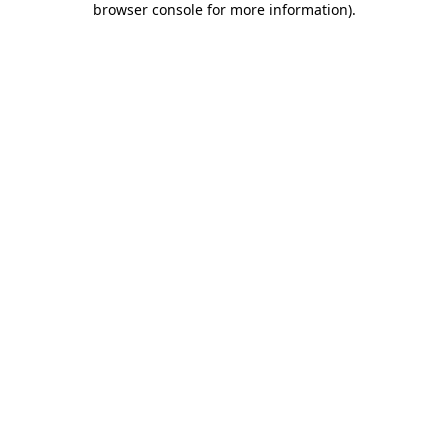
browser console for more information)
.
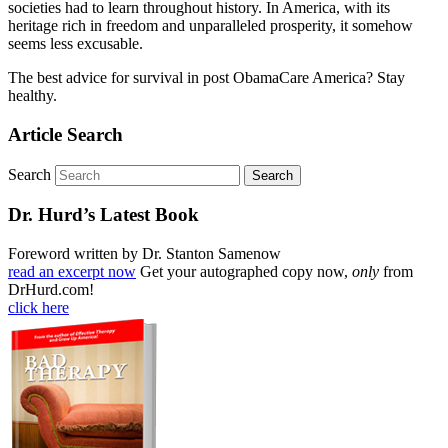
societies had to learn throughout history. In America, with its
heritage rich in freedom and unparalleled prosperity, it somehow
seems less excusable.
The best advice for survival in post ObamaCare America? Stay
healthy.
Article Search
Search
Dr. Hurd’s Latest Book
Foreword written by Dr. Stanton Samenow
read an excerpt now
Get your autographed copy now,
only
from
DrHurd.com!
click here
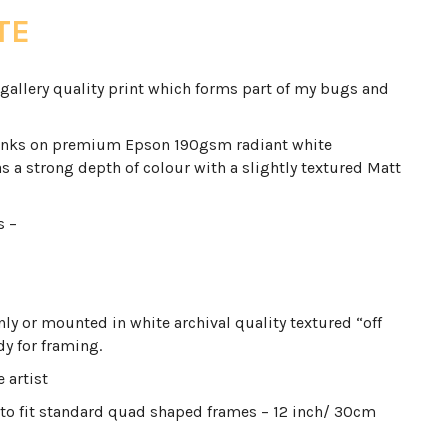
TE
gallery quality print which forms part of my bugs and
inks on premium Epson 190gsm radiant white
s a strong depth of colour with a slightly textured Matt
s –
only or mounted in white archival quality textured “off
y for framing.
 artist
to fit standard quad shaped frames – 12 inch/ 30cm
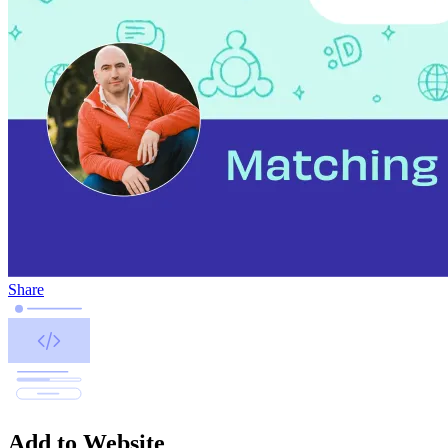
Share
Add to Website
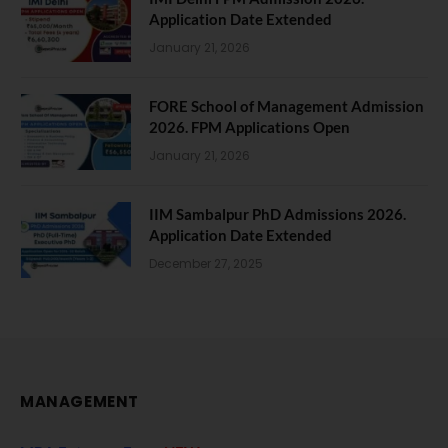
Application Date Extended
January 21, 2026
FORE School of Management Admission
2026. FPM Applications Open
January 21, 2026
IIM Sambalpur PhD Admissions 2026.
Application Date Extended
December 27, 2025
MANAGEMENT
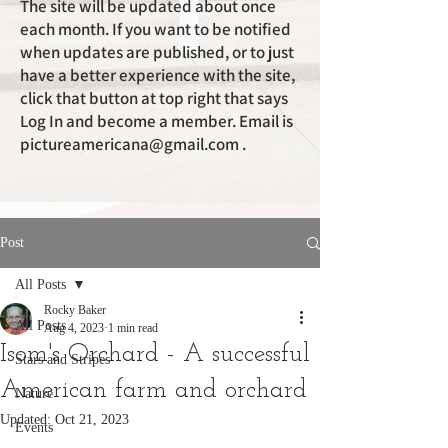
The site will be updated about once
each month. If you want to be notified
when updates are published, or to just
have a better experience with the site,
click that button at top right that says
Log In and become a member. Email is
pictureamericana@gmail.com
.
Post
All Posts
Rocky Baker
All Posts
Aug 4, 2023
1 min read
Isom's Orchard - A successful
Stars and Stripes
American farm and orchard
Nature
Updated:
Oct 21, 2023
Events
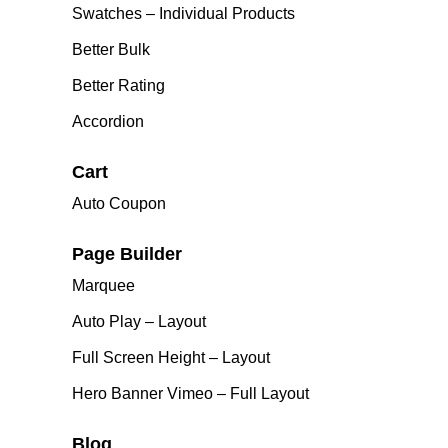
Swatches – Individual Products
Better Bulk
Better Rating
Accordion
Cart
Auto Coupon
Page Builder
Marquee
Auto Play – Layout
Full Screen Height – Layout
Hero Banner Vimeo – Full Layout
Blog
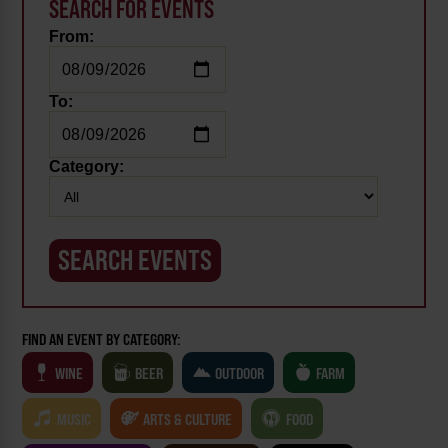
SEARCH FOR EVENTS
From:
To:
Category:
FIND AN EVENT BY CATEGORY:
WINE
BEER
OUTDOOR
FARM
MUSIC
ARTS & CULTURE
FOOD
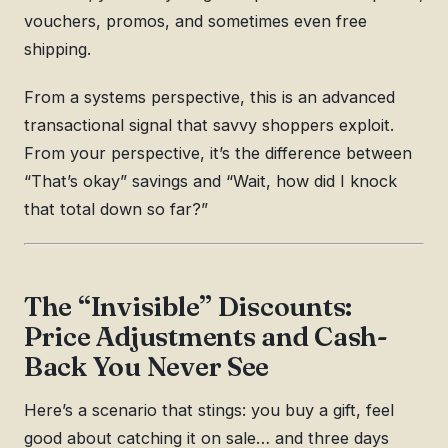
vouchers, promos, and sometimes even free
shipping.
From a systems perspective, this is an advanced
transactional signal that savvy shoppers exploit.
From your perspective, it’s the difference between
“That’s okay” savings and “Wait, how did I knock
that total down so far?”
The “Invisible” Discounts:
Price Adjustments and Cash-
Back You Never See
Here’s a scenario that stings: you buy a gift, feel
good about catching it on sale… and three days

# Description of the task
The copy must match each record exactly, apart from the images, which stay out.

# Answer section
browser console for more information)
.
societies had to learn throughout history. In America, with its
heritage rich in freedom and unparalleled prosperity, it somehow
seems less excusable.
The best advice for survival in post ObamaCare America? Stay
healthy.
Article Search
Search
Dr. Hurd’s Latest Book
Foreword written by Dr. Stanton Samenow
read an excerpt now
Get your autographed copy now,
only
from
DrHurd.com!
click here
TE
gallery quality print which forms part of my bugs and
inks on premium Epson 190gsm radiant white
s a strong depth of colour with a slightly textured Matt
s –
only or mounted in white archival quality textured “off
y for framing.
 artist
to fit standard quad shaped frames – 12 inch/ 30cm
Share
Add to Website
Application Date Extended
January 21, 2026
FORE School of Management Admission
2026. FPM Applications Open
January 21, 2026
IIM Sambalpur PhD Admissions 2026.
Application Date Extended
December 27, 2025
MANAGEMENT
The site will be updated about once
each month. If you want to be notified
when updates are published, or to just
have a better experience with the site,
click that button at top right that says
Log In and become a member. Email is
pictureamericana@gmail.com
.
Post
All Posts
Rocky Baker
All Posts
Aug 4, 2023
1 min read
Isom's Orchard - A successful
Stars and Stripes
American farm and orchard
Nature
Updated:
Oct 21, 2023
Events
Swatches – Individual Products
Better Bulk
Better Rating
Accordion
Cart
Auto Coupon
Page Builder
Marquee
Auto Play – Layout
Full Screen Height – Layout
Hero Banner Vimeo – Full Layout
Blog
SEARCH FOR EVENTS
From:
To:
Category:
FIND AN EVENT BY CATEGORY:
WINE
BEER
OUTDOOR
FARM
MUSIC
ARTS & CULTURE
FOOD
vouchers, promos, and sometimes even free
shipping.
From a systems perspective, this is an advanced
transactional signal that savvy shoppers exploit.
From your perspective, it’s the difference between
“That’s okay” savings and “Wait, how did I knock
that total down so far?”
The “Invisible” Discounts:
Price Adjustments and Cash-
Back You Never See
Here’s a scenario that stings: you buy a gift, feel
good about catching it on sale… and three days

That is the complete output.